Alla proclamazione della Repubblica di Turchia (29 ottobre 1923), Istanbul fu considerata ormai troppo vulnerabile, potendo finire sotto il tiro delle marine militari che avevano dimostrato di essere in grado di violare gli accordi stretti durante la prima guerra mondiale, e così Ankara, che in precedenza era stata il quartier generale del movimento cittadino turco durante la guerra d’indipendenza, fu scelta come capitale del nuovo Stato turco.

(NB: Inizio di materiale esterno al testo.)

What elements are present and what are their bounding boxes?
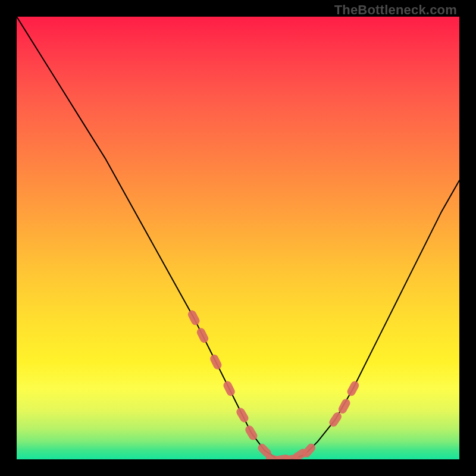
- highlight-marker: [222, 380, 236, 397]
- chart-frame: TheBottleneck.com: [0, 0, 476, 476]
- highlight-marker: [195, 327, 209, 345]
- curve-path: [17, 17, 459, 459]
- highlight-marker: [209, 353, 223, 371]
- highlight-marker: [235, 406, 250, 424]
- watermark-text: TheBottleneck.com: [334, 2, 457, 18]
- chart-svg: [17, 17, 459, 459]
- highlight-marker: [346, 380, 361, 397]
- bottleneck-curve: [17, 17, 459, 459]
- highlight-markers: [186, 309, 360, 459]
- plot-area: [17, 17, 459, 459]
- highlight-marker: [186, 309, 201, 327]
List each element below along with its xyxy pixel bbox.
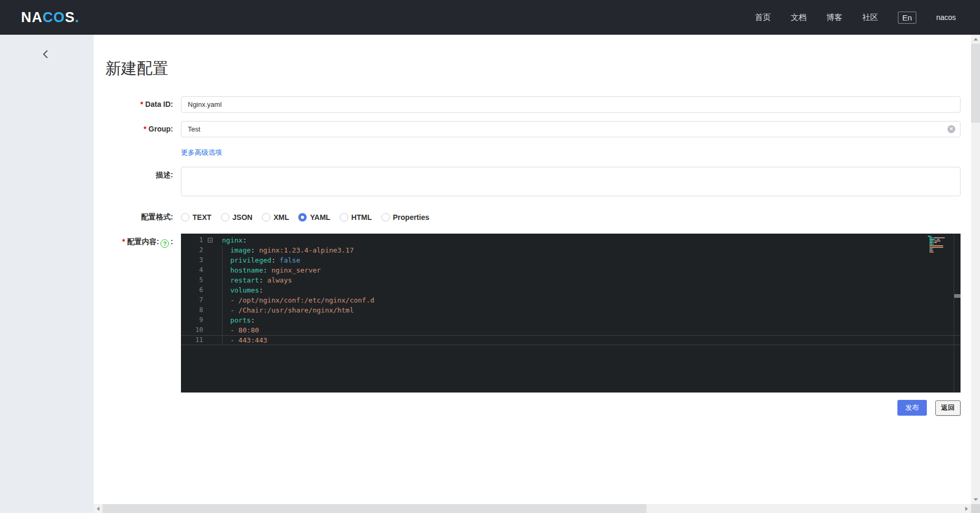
config-content-editor[interactable]: 1nginx:2 image: nginx:1.23.4-alpine3.173… — [181, 234, 961, 393]
clear-input-icon[interactable]: ✕ — [947, 125, 955, 133]
indent-guide — [222, 245, 223, 345]
gutter-fold-area — [203, 255, 217, 265]
nav-item-2[interactable]: 博客 — [826, 13, 842, 23]
editor-scrollbar-thumb[interactable] — [954, 294, 961, 298]
language-toggle[interactable]: En — [898, 12, 916, 24]
format-label: 配置格式: — [105, 209, 181, 225]
radio-label: TEXT — [193, 213, 211, 222]
required-asterisk: * — [140, 100, 143, 108]
editor-line-8[interactable]: 8 - /Chair:/usr/share/nginx/html — [181, 305, 961, 315]
line-number: 6 — [181, 285, 203, 295]
code-text: restart: always — [217, 275, 292, 285]
gutter-fold-area — [203, 245, 217, 255]
line-number: 3 — [181, 255, 203, 265]
return-button[interactable]: 返回 — [935, 400, 961, 416]
main-content: 新建配置 *Data ID: *Group: ✕ 更多高级选项 — [94, 35, 971, 513]
radio-button-icon — [181, 213, 189, 222]
advanced-options-link[interactable]: 更多高级选项 — [181, 148, 222, 157]
line-number: 2 — [181, 245, 203, 255]
gutter-fold-area — [203, 235, 217, 245]
fold-collapse-icon[interactable] — [208, 238, 213, 243]
gutter-fold-area — [203, 305, 217, 315]
radio-button-icon — [221, 213, 229, 222]
nacos-logo[interactable]: NACOS. — [21, 9, 79, 26]
action-buttons-row: 发布 返回 — [105, 400, 961, 416]
line-number: 9 — [181, 315, 203, 325]
top-nav-items: 首页文档博客社区 — [755, 13, 878, 23]
editor-lines: 1nginx:2 image: nginx:1.23.4-alpine3.173… — [181, 234, 961, 345]
new-config-form: *Data ID: *Group: ✕ 更多高级选项 描述: — [105, 96, 961, 416]
advanced-options-row: 更多高级选项 — [105, 146, 961, 163]
scroll-left-arrow[interactable] — [94, 504, 103, 513]
nav-item-0[interactable]: 首页 — [755, 13, 771, 23]
editor-line-3[interactable]: 3 privileged: false — [181, 255, 961, 265]
format-radio-group: TEXTJSONXMLYAMLHTMLProperties — [181, 209, 961, 225]
down-arrow-icon — [974, 498, 978, 501]
scrollbar-corner — [971, 504, 980, 513]
radio-label: JSON — [233, 213, 252, 222]
editor-line-4[interactable]: 4 hostname: nginx_server — [181, 265, 961, 275]
app-body: 新建配置 *Data ID: *Group: ✕ 更多高级选项 — [0, 35, 980, 513]
format-option-html[interactable]: HTML — [340, 213, 372, 222]
help-icon[interactable]: ? — [160, 239, 169, 248]
scroll-right-arrow[interactable] — [962, 504, 971, 513]
page-title: 新建配置 — [105, 58, 961, 79]
page-vertical-scrollbar[interactable] — [971, 35, 980, 513]
editor-line-7[interactable]: 7 - /opt/nginx/conf:/etc/nginx/conf.d — [181, 295, 961, 305]
editor-line-1[interactable]: 1nginx: — [181, 235, 961, 245]
nav-item-1[interactable]: 文档 — [791, 13, 806, 23]
content-row: *配置内容:?: 1nginx:2 image: nginx:1.23.4-al… — [105, 234, 961, 393]
top-header: NACOS. 首页文档博客社区 En nacos — [0, 0, 980, 35]
vertical-scrollbar-thumb[interactable] — [971, 44, 980, 123]
description-textarea[interactable] — [181, 167, 961, 196]
page-horizontal-scrollbar[interactable] — [94, 504, 971, 513]
code-text: nginx: — [217, 235, 247, 245]
right-arrow-icon — [965, 507, 968, 511]
editor-line-10[interactable]: 10 - 80:80 — [181, 325, 961, 335]
group-label: *Group: — [105, 121, 181, 137]
logo-text-na: NA — [21, 9, 43, 25]
editor-line-2[interactable]: 2 image: nginx:1.23.4-alpine3.17 — [181, 245, 961, 255]
editor-minimap[interactable] — [928, 236, 951, 253]
left-arrow-icon — [97, 507, 99, 511]
gutter-fold-area — [203, 265, 217, 275]
editor-scrollbar-track[interactable] — [954, 234, 961, 393]
editor-line-5[interactable]: 5 restart: always — [181, 275, 961, 285]
code-text: privileged: false — [217, 255, 300, 265]
gutter-fold-area — [203, 275, 217, 285]
horizontal-scrollbar-thumb[interactable] — [103, 504, 646, 513]
editor-line-6[interactable]: 6 volumes: — [181, 285, 961, 295]
line-number: 10 — [181, 325, 203, 335]
line-number: 8 — [181, 305, 203, 315]
format-option-text[interactable]: TEXT — [181, 213, 211, 222]
nav-item-3[interactable]: 社区 — [862, 13, 878, 23]
scroll-down-arrow[interactable] — [971, 495, 980, 504]
line-number: 11 — [181, 335, 203, 345]
format-option-json[interactable]: JSON — [221, 213, 252, 222]
radio-button-icon — [298, 213, 307, 222]
publish-button[interactable]: 发布 — [897, 400, 927, 416]
description-row: 描述: — [105, 167, 961, 198]
radio-label: YAML — [310, 213, 330, 222]
code-text: image: nginx:1.23.4-alpine3.17 — [217, 245, 353, 255]
format-option-xml[interactable]: XML — [262, 213, 289, 222]
logo-text-s: S — [65, 9, 75, 25]
gutter-fold-area — [203, 315, 217, 325]
data-id-input[interactable] — [181, 96, 961, 113]
top-nav: 首页文档博客社区 En nacos — [755, 12, 956, 24]
gutter-fold-area — [203, 285, 217, 295]
up-arrow-icon — [974, 38, 978, 41]
format-option-yaml[interactable]: YAML — [298, 213, 330, 222]
code-text: - 443:443 — [217, 335, 267, 345]
scroll-up-arrow[interactable] — [971, 35, 980, 44]
back-arrow-button[interactable] — [40, 48, 53, 61]
logo-dot: . — [75, 9, 80, 25]
description-label: 描述: — [105, 167, 181, 183]
user-menu[interactable]: nacos — [936, 13, 956, 22]
format-option-properties[interactable]: Properties — [381, 213, 429, 222]
group-input[interactable] — [181, 121, 961, 137]
editor-line-11[interactable]: 11 - 443:443 — [181, 335, 961, 345]
content-label: *配置内容:?: — [105, 234, 181, 248]
code-text: hostname: nginx_server — [217, 265, 321, 275]
editor-line-9[interactable]: 9 ports: — [181, 315, 961, 325]
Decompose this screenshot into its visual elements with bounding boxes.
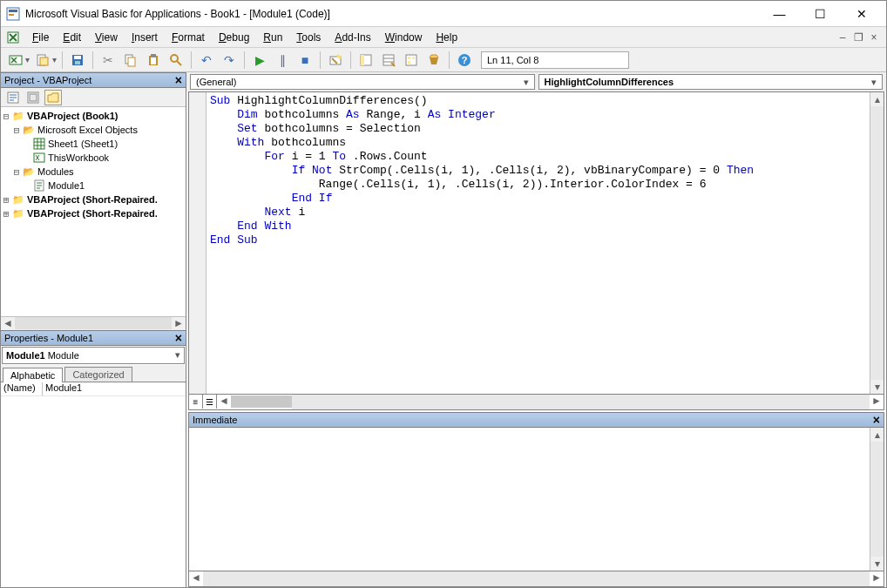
svg-rect-25 [412, 57, 415, 59]
scroll-left-icon[interactable]: ◄ [217, 395, 231, 409]
properties-panel-title: Properties - Module1 [4, 333, 93, 343]
hscroll-track[interactable] [292, 395, 870, 409]
maximize-button[interactable]: ☐ [801, 2, 840, 26]
property-value[interactable]: Module1 [43, 382, 186, 395]
svg-text:?: ? [462, 55, 468, 65]
menu-run[interactable]: Run [256, 30, 289, 45]
object-browser-icon[interactable] [402, 51, 421, 70]
dropdown-icon: ▾ [871, 77, 877, 88]
insert-module-icon[interactable] [33, 51, 52, 70]
tree-project-root[interactable]: ⊞📁VBAProject (Short-Repaired. [1, 206, 186, 220]
immediate-vscroll[interactable]: ▴▾ [870, 428, 884, 571]
tree-project-root[interactable]: ⊟📁VBAProject (Book1) [1, 109, 186, 123]
svg-rect-26 [408, 61, 410, 64]
mdi-minimize-button[interactable]: – [836, 30, 850, 44]
svg-rect-11 [128, 57, 135, 66]
immediate-panel-close-icon[interactable]: × [873, 413, 880, 427]
paste-icon[interactable] [144, 51, 163, 70]
svg-rect-24 [408, 57, 410, 59]
tree-workbook[interactable]: ThisWorkbook [1, 151, 186, 165]
project-hscroll[interactable]: ◄► [1, 316, 186, 330]
break-icon[interactable]: ∥ [273, 51, 292, 70]
scroll-right-icon[interactable]: ► [870, 571, 884, 586]
project-panel-close-icon[interactable]: × [175, 75, 182, 85]
view-code-icon[interactable] [4, 90, 22, 105]
menu-bar: FileEditViewInsertFormatDebugRunToolsAdd… [1, 27, 886, 48]
find-icon[interactable] [166, 51, 186, 70]
hscroll-track[interactable] [203, 571, 870, 586]
procedure-dropdown[interactable]: HighlightColumnDifferences▾ [538, 74, 884, 90]
undo-icon[interactable]: ↶ [197, 51, 216, 70]
dropdown-icon[interactable]: ▾ [25, 55, 30, 64]
object-dropdown[interactable]: (General)▾ [190, 74, 535, 90]
menu-window[interactable]: Window [378, 30, 430, 45]
project-tree[interactable]: ⊟📁VBAProject (Book1) ⊟📂Microsoft Excel O… [1, 107, 186, 316]
menu-format[interactable]: Format [165, 30, 212, 45]
dropdown-icon: ▾ [524, 77, 529, 88]
properties-icon[interactable] [379, 51, 398, 70]
svg-point-15 [171, 55, 178, 62]
view-excel-icon[interactable] [6, 51, 25, 70]
close-button[interactable]: ✕ [842, 2, 881, 26]
tree-folder[interactable]: ⊟📂Microsoft Excel Objects [1, 123, 186, 137]
save-icon[interactable] [68, 51, 87, 70]
svg-rect-8 [74, 56, 81, 59]
tree-project-root[interactable]: ⊞📁VBAProject (Short-Repaired. [1, 193, 186, 206]
menu-edit[interactable]: Edit [56, 30, 88, 45]
menu-insert[interactable]: Insert [125, 30, 165, 45]
properties-grid[interactable]: (Name) Module1 [1, 382, 186, 588]
minimize-button[interactable]: — [760, 2, 799, 26]
copy-icon[interactable] [121, 51, 140, 70]
svg-rect-13 [151, 57, 156, 64]
tab-categorized[interactable]: Categorized [64, 367, 132, 382]
tree-sheet[interactable]: Sheet1 (Sheet1) [1, 137, 186, 151]
help-icon[interactable]: ? [455, 51, 474, 70]
svg-rect-2 [9, 14, 14, 16]
code-editor[interactable]: Sub HighlightColumnDifferences() Dim bot… [188, 91, 884, 395]
menu-help[interactable]: Help [429, 30, 464, 45]
tab-alphabetic[interactable]: Alphabetic [3, 368, 63, 382]
project-panel-header: Project - VBAProject × [1, 72, 186, 88]
tree-folder[interactable]: ⊟📂Modules [1, 165, 186, 179]
svg-rect-19 [361, 55, 364, 65]
full-view-icon[interactable]: ☰ [203, 395, 217, 409]
window-title: Microsoft Visual Basic for Applications … [25, 8, 760, 20]
project-explorer-icon[interactable] [356, 51, 376, 70]
reset-icon[interactable]: ■ [295, 51, 315, 70]
svg-rect-14 [151, 54, 156, 57]
menu-file[interactable]: File [25, 30, 56, 45]
code-area[interactable]: Sub HighlightColumnDifferences() Dim bot… [207, 92, 870, 394]
mdi-close-button[interactable]: × [867, 30, 881, 44]
property-row[interactable]: (Name) Module1 [1, 382, 186, 396]
code-gutter [189, 92, 207, 394]
menu-view[interactable]: View [88, 30, 125, 45]
project-panel-title: Project - VBAProject [4, 75, 91, 85]
tree-module[interactable]: Module1 [1, 179, 186, 193]
redo-icon[interactable]: ↷ [220, 51, 239, 70]
run-icon[interactable]: ▶ [250, 51, 269, 70]
menu-debug[interactable]: Debug [212, 30, 256, 45]
properties-object-selector[interactable]: Module1 Module ▾ [2, 347, 185, 364]
immediate-window[interactable]: ▴▾ [188, 428, 884, 571]
toggle-folders-icon[interactable] [44, 90, 62, 105]
menu-tools[interactable]: Tools [289, 30, 328, 45]
view-object-icon[interactable] [24, 90, 42, 105]
mdi-restore-button[interactable]: ❐ [851, 30, 865, 44]
scroll-right-icon[interactable]: ► [870, 395, 884, 409]
properties-panel-close-icon[interactable]: × [175, 333, 182, 343]
hscroll-thumb[interactable] [231, 395, 292, 408]
svg-rect-6 [40, 57, 48, 65]
properties-tabs: Alphabetic Categorized [1, 365, 186, 382]
immediate-panel-title: Immediate [193, 415, 237, 425]
position-indicator: Ln 11, Col 8 [481, 51, 629, 69]
code-vscroll[interactable]: ▴▾ [870, 92, 884, 394]
svg-rect-23 [406, 55, 416, 65]
excel-doc-icon [6, 30, 20, 44]
toolbox-icon[interactable] [424, 51, 444, 70]
proc-view-icon[interactable]: ≡ [189, 395, 203, 409]
dropdown-icon[interactable]: ▾ [52, 55, 57, 64]
cut-icon[interactable]: ✂ [98, 51, 118, 70]
design-mode-icon[interactable] [326, 51, 345, 70]
menu-add-ins[interactable]: Add-Ins [328, 30, 377, 45]
scroll-left-icon[interactable]: ◄ [189, 571, 203, 586]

Quasi venti milioni di abitanti, questa città immensa si apre a ventaglio lungo le coste del Bosforo. Palazzi nuovissimi si accompagnano ad antiche residenze in una miscellanea entusiasmante.

MODERNI GRATTACIELI.

Metropolitane (una ventina di linee), treni urbani e suburbani, funicolari… per spostarsi non c’è che da scegliere. Siccome mi sono iscritta a un tour per masochisti, mi sono fatta A PIEDI dodici chilometri per visitare alcuni fra i luoghi più interessanti. E non è mancata nemmeno la navigazione sul Bosforo: sole accecante, temperatura non-ne-parliamo, brezza leggera che consentiva di respirare.

LA MOSCHEA BLU VISTA DAL BOSFORO

Coperto il capo con una sciarpa, tolte le scarpe e infilati i calzini di scorta, siamo entrati in quella che viene chiamata la MOSCHEA BLU (XVII secolo). Il nome deriva dal colore predominante, dato dalle oltre ventimila piastrelle di maiolica azzurra che ricoprono le pareti, gli archi e le colonne. Molti turisti, alcuni molto rumorosi (lieta di dire che non erano italiani), perché incuranti del fatto di trovarsi in un luogo sacro ai musulmani.
La luce che proviene da 260 finestrelle dona alla grande sala della preghiera un’atmosfera onirica, meravigliosa.

LA MOSCHEA BLU . INTERNO.

La Moschea vanta ben sei minareti. E a questo proposito, circola da secoli una storiella (alcuni sostengono che si riferisca alla Moschea di Adrianopoli; però dimenticano che lì ci sono “solo” quattro minareti). Considerate che, all’epoca, il turco era scritto con caratteri arabi. Nell’arabo classico esistono solo 3 vocali a → ا u → و i → ي che vengono pronunciate in modo attenuato per noi quasi impercettibile. Il problema salta fuori quando notiamo che l’alfabeto turco di vocali ne ha otto… Ecco che, quando il sultano Ahmed I chiese all’architetto di costruire un minareto d’oro  (oro = altın), il poveretto capì sei minareti (sei = altı). E tanti ne costruì. Non sappiamo che cosa accadde all’architetto, ma forse le manie di grandezza del sultano furono ugualmente soddisfatte.

Dalla Moschea Blu, siamo passati al Palazzo di Topkapı, o Serraglio di Topkapı che fu la residenza del sultano e centro amministrativo dalla seconda metà del XV secolo all’Ottocento, quando gli furono preferite dimore più moderne. Il complesso vanta quattro cortili principali ed altri minori; centinaia di stanze, un parco estesissimo.

Aperte al pubblico sono le stanze private del sultano e della sua famiglia “estesa”, che ci stupiscono perché prive della maestosità dei palazzi europei. Sono ambienti piccoli, raccolti, ornati meravigliosamente. Anche la sala delle udienze, di dimensioni modeste, sembra rispecchiare il desiderio di intimità del sultano.

PALAZZO DEL SULTANO. UNA DELLE STANZE PRIVATE DELLA FAMIGLIA.

PALAZZO DEL SULTANO. SALA DELLE UDIENZE.

Non poteva mancare la visita alla Basilica di Santa Sofia. Trasformata in moschea, poi in museo, ancora in moschea. La guida ci frusta per farci correre. Ho la stampella che va a fuoco.


INTERNO DELLA BASILICA DI SANTA SOFIA (ORA MOSCHEA).

Non poteva mancare un salto al Gran Bazar (mi sono persa, ma non sono stata la sola…).


IL GRAN BAZAR.

Ci rinfreschiamo con la visita della Basilica Cisterna: una delle innumerevoli costruzioni per la raccolta dell’acqua. Peccato per una scolaresca in visita: gli strilli ci hanno impedito di godere appieno dell’ambiente e dei giochi di luce.


LA BASILICA CISTERNA. GIOCHI DI LUCE (1).

LA BASILICA CISTERNA: GIOCHI DI LUCE (2).

Con tutti i dodici chilometri nelle gambe, ci trasciniamo in albergo. Doccia, cena e a letto presto. Domani si parte all’alba!